NVIDIA official — first-hand confirmation of roadmap / product.
Official disclosureSlicast · July 3, 2026 · US · Source: NVIDIA Blog

Jaiveer Singh, a robotics software engineer leading NVIDIA's Isaac ROS team, emphasizes that building practical robots requires focus on infrastructure before spectacle. Isaac ROS, built on the open source ROS 2 framework, brings CUDA-accelerated libraries and AI models to developers creating autonomous mobile robots, manipulation systems and humanoids. Singh's goal is to ensure everyone feels included in the robotics future.

Singh's robotics journey began in middle school with LEGO Mindstorms kits. After excelling in robotics competitions through high school, he studied electrical engineering, computer science and business at UC Berkeley, then joined NVIDIA full time following an internship with the robotics team. Notably, the Isaac ROS work he now leads originated as his intern project. When the team proposed releasing robotics software as open source using the NVIDIA Jetson platform and CUDA libraries, Singh recalled asking whether there would be value. "The answer was, of course, yes," he said, "because developers always want to be able to unlock the full power of their GPUs."

The robotics field has long balanced extraordinary imagination with physics-bound realities. While viral robot videos spread quickly, building systems that work reliably across different sensors, platforms, factories and labs requires sustained effort. Isaac ROS provides a complete stack including simulation, training, accelerated computing, AI models, middleware and edge deployment. The platform supports manipulation, mobility and humanoids, offering packages for perception, object detection, mapping, collision detection and motion planning. It runs on workstations, NVIDIA DGX Spark personal AI supercomputers and NVIDIA Jetson edge systems.

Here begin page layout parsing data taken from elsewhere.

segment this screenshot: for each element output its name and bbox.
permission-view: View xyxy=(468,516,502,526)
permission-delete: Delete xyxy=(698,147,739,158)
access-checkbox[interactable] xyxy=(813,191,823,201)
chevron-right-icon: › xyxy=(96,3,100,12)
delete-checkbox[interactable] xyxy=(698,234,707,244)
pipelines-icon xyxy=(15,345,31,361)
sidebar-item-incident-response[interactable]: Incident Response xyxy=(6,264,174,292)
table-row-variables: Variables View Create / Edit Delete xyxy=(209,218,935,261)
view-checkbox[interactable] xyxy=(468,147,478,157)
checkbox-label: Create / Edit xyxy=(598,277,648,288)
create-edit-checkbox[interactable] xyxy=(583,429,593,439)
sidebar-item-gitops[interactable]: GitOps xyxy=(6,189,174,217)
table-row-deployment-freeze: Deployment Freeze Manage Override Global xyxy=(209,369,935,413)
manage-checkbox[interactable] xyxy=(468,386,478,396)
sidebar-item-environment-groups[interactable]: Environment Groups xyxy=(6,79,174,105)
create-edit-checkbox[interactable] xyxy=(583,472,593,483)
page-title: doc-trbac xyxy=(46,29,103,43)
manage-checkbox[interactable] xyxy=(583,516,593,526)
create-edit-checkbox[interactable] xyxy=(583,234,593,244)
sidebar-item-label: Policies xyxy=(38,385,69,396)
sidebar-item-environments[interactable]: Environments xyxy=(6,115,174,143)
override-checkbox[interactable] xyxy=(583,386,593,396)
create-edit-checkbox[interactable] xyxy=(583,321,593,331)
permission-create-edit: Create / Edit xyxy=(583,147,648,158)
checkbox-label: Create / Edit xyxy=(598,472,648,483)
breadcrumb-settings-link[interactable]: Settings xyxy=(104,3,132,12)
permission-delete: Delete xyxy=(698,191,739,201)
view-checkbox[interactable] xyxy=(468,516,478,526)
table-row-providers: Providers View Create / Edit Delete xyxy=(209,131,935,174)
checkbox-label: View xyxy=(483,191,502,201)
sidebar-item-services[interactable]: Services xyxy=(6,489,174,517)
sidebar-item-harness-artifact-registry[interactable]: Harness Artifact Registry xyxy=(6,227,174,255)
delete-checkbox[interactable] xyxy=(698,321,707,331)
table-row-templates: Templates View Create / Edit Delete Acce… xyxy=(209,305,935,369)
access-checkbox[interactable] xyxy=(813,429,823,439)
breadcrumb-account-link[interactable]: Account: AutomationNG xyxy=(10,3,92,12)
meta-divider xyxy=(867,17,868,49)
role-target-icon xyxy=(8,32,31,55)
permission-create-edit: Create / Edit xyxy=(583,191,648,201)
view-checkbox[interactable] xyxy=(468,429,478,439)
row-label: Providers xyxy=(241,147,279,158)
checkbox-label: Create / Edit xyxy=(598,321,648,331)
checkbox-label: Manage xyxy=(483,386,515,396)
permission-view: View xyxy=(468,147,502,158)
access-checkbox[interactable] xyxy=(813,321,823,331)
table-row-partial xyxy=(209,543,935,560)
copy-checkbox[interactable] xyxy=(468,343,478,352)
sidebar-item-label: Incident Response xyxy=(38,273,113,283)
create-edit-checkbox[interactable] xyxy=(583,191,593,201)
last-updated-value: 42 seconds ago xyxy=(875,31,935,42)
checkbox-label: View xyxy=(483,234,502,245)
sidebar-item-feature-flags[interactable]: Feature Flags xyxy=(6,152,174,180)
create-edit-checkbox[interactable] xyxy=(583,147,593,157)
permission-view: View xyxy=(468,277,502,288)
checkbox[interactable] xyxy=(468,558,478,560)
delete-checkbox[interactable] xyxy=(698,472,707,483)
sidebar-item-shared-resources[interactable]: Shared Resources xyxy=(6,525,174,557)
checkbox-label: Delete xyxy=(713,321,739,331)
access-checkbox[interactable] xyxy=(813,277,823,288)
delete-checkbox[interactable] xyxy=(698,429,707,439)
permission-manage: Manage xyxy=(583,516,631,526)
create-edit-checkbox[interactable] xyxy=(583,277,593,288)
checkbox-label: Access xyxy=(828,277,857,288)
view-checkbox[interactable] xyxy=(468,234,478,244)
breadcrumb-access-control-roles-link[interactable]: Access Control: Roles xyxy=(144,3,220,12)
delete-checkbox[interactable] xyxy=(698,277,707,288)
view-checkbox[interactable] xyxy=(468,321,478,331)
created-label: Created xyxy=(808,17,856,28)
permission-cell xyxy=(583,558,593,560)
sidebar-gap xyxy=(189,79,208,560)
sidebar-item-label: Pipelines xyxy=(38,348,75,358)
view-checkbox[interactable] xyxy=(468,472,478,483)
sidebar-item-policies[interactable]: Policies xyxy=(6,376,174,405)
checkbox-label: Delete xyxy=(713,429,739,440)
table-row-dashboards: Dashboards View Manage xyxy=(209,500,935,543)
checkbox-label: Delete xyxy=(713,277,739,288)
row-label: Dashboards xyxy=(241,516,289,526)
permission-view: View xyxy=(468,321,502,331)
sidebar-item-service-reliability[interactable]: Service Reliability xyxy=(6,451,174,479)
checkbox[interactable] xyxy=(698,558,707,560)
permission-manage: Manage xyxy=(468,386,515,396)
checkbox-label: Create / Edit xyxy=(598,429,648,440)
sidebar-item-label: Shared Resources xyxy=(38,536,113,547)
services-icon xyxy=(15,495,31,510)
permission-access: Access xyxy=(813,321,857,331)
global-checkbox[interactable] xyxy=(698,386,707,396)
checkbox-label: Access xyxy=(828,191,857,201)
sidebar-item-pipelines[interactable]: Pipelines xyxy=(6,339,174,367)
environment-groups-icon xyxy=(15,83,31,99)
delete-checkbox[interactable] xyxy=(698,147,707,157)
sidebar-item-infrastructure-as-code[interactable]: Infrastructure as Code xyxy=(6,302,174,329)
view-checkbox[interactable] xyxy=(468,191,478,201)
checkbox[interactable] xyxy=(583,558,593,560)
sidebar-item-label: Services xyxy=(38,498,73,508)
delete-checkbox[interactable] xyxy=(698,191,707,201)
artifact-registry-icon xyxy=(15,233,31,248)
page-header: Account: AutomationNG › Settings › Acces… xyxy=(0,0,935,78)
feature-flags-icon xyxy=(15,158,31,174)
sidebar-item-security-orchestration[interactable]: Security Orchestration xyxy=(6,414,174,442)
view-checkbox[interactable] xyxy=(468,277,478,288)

"Compared with the original Isaac SDK, Isaac ROS is completely modular," Singh said. "We ship the software like a bunch of LEGO bricks — you get to assemble them however you want, and you can easily combine our packages with existing ROS code written by you or others in the global robotics community."

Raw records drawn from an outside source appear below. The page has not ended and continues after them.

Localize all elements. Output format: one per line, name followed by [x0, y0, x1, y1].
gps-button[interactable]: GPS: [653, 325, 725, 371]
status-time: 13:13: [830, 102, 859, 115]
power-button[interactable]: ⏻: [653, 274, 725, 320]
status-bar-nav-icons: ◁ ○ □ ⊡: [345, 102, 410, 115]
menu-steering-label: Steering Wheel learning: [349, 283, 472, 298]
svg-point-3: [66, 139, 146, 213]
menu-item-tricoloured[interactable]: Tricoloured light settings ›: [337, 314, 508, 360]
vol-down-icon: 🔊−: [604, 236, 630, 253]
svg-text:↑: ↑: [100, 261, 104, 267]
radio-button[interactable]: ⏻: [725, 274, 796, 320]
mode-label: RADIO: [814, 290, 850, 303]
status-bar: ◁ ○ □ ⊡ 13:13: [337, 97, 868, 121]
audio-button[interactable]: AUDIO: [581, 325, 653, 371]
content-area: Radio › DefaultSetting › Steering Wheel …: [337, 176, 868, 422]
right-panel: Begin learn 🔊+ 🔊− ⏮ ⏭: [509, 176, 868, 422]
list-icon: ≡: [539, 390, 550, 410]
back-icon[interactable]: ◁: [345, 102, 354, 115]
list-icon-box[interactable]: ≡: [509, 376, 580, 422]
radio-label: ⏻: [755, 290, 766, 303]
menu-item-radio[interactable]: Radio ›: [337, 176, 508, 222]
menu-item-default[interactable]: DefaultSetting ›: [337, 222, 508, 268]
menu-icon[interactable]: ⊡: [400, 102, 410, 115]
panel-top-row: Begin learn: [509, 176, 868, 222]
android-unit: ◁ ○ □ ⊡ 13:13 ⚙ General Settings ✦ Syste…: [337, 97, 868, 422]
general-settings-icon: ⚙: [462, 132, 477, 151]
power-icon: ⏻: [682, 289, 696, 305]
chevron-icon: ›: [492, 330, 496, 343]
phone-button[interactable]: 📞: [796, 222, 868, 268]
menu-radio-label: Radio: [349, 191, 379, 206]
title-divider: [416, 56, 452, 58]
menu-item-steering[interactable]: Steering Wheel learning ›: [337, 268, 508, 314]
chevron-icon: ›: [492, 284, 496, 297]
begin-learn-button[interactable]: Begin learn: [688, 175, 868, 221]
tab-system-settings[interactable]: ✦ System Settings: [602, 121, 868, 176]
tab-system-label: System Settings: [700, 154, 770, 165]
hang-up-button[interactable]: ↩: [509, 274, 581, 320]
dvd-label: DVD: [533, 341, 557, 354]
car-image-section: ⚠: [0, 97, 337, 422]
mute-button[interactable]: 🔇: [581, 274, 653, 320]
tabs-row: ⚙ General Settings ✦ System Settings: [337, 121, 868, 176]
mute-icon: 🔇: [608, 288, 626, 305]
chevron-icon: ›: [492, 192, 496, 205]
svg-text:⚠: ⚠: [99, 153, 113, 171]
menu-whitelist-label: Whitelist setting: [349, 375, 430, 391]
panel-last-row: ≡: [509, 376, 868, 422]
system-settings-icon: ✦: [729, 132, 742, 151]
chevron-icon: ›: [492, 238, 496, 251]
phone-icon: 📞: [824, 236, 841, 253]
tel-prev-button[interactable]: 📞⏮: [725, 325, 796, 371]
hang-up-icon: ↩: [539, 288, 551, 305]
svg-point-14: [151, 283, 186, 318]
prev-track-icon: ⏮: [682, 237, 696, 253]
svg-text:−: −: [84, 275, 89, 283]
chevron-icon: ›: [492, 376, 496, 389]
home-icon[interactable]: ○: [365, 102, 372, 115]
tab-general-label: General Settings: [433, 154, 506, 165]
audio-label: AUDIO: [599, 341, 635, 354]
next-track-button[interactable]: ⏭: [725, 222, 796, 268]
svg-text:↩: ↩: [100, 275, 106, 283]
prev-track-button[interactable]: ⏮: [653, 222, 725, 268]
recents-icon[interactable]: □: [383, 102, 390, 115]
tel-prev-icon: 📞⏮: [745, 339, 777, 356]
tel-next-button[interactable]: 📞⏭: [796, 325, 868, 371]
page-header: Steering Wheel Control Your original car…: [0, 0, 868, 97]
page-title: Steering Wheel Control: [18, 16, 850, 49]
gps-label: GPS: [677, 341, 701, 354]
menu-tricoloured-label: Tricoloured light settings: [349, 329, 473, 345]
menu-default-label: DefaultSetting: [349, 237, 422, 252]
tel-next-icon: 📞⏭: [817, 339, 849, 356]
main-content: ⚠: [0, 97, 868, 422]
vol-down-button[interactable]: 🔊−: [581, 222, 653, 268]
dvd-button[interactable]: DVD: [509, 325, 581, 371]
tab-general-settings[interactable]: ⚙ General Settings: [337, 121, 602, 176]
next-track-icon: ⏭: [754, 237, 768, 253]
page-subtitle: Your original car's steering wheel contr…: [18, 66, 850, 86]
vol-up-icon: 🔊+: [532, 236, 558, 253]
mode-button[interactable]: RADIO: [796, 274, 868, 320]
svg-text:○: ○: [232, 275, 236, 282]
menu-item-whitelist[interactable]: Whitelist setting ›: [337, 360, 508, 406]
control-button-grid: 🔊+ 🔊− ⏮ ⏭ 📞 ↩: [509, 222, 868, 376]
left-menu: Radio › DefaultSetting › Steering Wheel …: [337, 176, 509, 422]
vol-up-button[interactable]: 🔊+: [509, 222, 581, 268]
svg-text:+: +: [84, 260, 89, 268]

Open source is valuable, Singh explained, because it gives developers confidence to build on a platform they can inspect, adapt and trust. As the robotics landscape shifts rapidly, developers need assurance that the platform will remain available to modify and improve years into the future. This confidence matters especially as humanoid robots have moved from science fiction to an active engineering frontier. Isaac ROS has been enhanced for developers using AI agents and for humanoid systems requiring end-to-end software stacks.

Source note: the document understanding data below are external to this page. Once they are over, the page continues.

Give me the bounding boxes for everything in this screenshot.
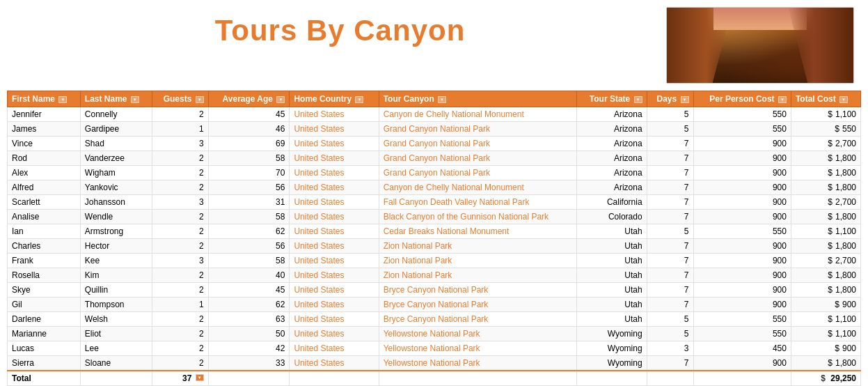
- table-cell: 7: [647, 283, 693, 298]
- table-cell: Jennifer: [8, 107, 81, 122]
- table-cell: $1,800: [791, 239, 860, 254]
- table-cell: Arizona: [576, 137, 647, 151]
- filter-firstname-icon[interactable]: [58, 96, 67, 103]
- col-header-canyon[interactable]: Tour Canyon: [379, 91, 576, 107]
- canyon-wall-right: [788, 8, 853, 83]
- table-cell: 2: [152, 312, 209, 327]
- col-header-days[interactable]: Days: [647, 91, 693, 107]
- total-label: Total: [8, 371, 81, 386]
- table-cell: Zion National Park: [379, 239, 576, 254]
- tours-table: First Name Last Name Guests Average Age: [7, 91, 861, 386]
- total-empty-6: [647, 371, 693, 386]
- table-row: RodVanderzee258United StatesGrand Canyon…: [8, 151, 861, 166]
- table-cell: $2,700: [791, 195, 860, 210]
- table-cell: United States: [290, 254, 379, 268]
- table-cell: Arizona: [576, 151, 647, 166]
- table-cell: $1,100: [791, 327, 860, 341]
- table-cell: United States: [290, 151, 379, 166]
- table-cell: Rosella: [8, 268, 81, 283]
- table-cell: Connelly: [80, 107, 152, 122]
- filter-guests-icon[interactable]: [196, 96, 204, 103]
- table-cell: Marianne: [8, 327, 81, 341]
- table-cell: $1,800: [791, 166, 860, 180]
- table-cell: Black Canyon of the Gunnison National Pa…: [379, 210, 576, 224]
- filter-canyon-icon[interactable]: [438, 96, 446, 103]
- table-cell: Welsh: [80, 312, 152, 327]
- filter-totalcost-icon[interactable]: [839, 96, 848, 103]
- table-cell: Analise: [8, 210, 81, 224]
- filter-country-icon[interactable]: [355, 96, 363, 103]
- table-container: First Name Last Name Guests Average Age: [0, 87, 868, 386]
- table-cell: Eliot: [80, 327, 152, 341]
- table-cell: 62: [208, 224, 290, 239]
- total-empty-5: [576, 371, 647, 386]
- table-cell: 45: [208, 107, 290, 122]
- col-header-guests[interactable]: Guests: [152, 91, 209, 107]
- table-cell: 7: [647, 180, 693, 195]
- hero-image: [666, 7, 854, 84]
- table-cell: 5: [647, 122, 693, 137]
- table-body: JenniferConnelly245United StatesCanyon d…: [8, 107, 861, 371]
- table-row: SierraSloane233United StatesYellowstone …: [8, 356, 861, 371]
- table-cell: $1,100: [791, 312, 860, 327]
- table-cell: United States: [290, 195, 379, 210]
- filter-avgage-icon[interactable]: [276, 96, 285, 103]
- table-cell: Skye: [8, 283, 81, 298]
- table-cell: Charles: [8, 239, 81, 254]
- table-cell: 900: [693, 239, 791, 254]
- table-cell: 900: [693, 137, 791, 151]
- table-cell: 42: [208, 341, 290, 356]
- table-cell: Sloane: [80, 356, 152, 371]
- table-cell: United States: [290, 166, 379, 180]
- table-cell: $1,800: [791, 210, 860, 224]
- table-cell: 70: [208, 166, 290, 180]
- table-cell: United States: [290, 210, 379, 224]
- filter-lastname-icon[interactable]: [131, 96, 139, 103]
- total-filter-icon[interactable]: [196, 374, 204, 381]
- col-header-country[interactable]: Home Country: [290, 91, 379, 107]
- col-header-avgage[interactable]: Average Age: [208, 91, 290, 107]
- table-cell: Utah: [576, 254, 647, 268]
- filter-state-icon[interactable]: [634, 96, 642, 103]
- table-cell: 31: [208, 195, 290, 210]
- table-row: RosellaKim240United StatesZion National …: [8, 268, 861, 283]
- col-header-totalcost[interactable]: Total Cost: [791, 91, 860, 107]
- table-cell: Sierra: [8, 356, 81, 371]
- table-row: GilThompson162United StatesBryce Canyon …: [8, 298, 861, 312]
- table-cell: 5: [647, 327, 693, 341]
- table-cell: Hector: [80, 239, 152, 254]
- table-cell: 46: [208, 122, 290, 137]
- table-cell: 2: [152, 210, 209, 224]
- table-row: DarleneWelsh263United StatesBryce Canyon…: [8, 312, 861, 327]
- col-header-state[interactable]: Tour State: [576, 91, 647, 107]
- table-cell: 550: [693, 312, 791, 327]
- table-cell: Zion National Park: [379, 268, 576, 283]
- table-cell: California: [576, 195, 647, 210]
- table-cell: Arizona: [576, 122, 647, 137]
- col-header-perperson[interactable]: Per Person Cost: [693, 91, 791, 107]
- table-cell: 3: [152, 195, 209, 210]
- filter-perperson-icon[interactable]: [778, 96, 787, 103]
- table-cell: 5: [647, 224, 693, 239]
- table-row: LucasLee242United StatesYellowstone Nati…: [8, 341, 861, 356]
- table-cell: 3: [647, 341, 693, 356]
- table-cell: Gil: [8, 298, 81, 312]
- table-cell: Ian: [8, 224, 81, 239]
- table-row: AlexWigham270United StatesGrand Canyon N…: [8, 166, 861, 180]
- table-cell: 58: [208, 151, 290, 166]
- table-cell: 7: [647, 151, 693, 166]
- table-cell: 56: [208, 239, 290, 254]
- col-header-lastname[interactable]: Last Name: [80, 91, 152, 107]
- table-cell: 7: [647, 254, 693, 268]
- table-cell: $900: [791, 341, 860, 356]
- table-cell: 7: [647, 239, 693, 254]
- table-cell: Utah: [576, 239, 647, 254]
- table-cell: 550: [693, 122, 791, 137]
- table-cell: $1,800: [791, 151, 860, 166]
- col-header-firstname[interactable]: First Name: [8, 91, 81, 107]
- filter-days-icon[interactable]: [681, 96, 689, 103]
- table-cell: Yankovic: [80, 180, 152, 195]
- table-row: FrankKee358United StatesZion National Pa…: [8, 254, 861, 268]
- table-cell: Gardipee: [80, 122, 152, 137]
- table-cell: Utah: [576, 312, 647, 327]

NVIDIA's established presence in robotics initially attracted Singh to the company. "NVIDIA was here and working on this problem before anybody else thought it was important," he said. "We already had a stake in the ground."

Singh views open source as a way of sharing both confidence and responsibility. When a robotics startup builds on a closed system, it must trust the system will meet its future needs. With open software, developers can inspect code, change it, contribute fixes and carry it forward. One company's bug fix becomes another company's acceleration. "When more people can build robots," Singh concluded, "the future gets here faster."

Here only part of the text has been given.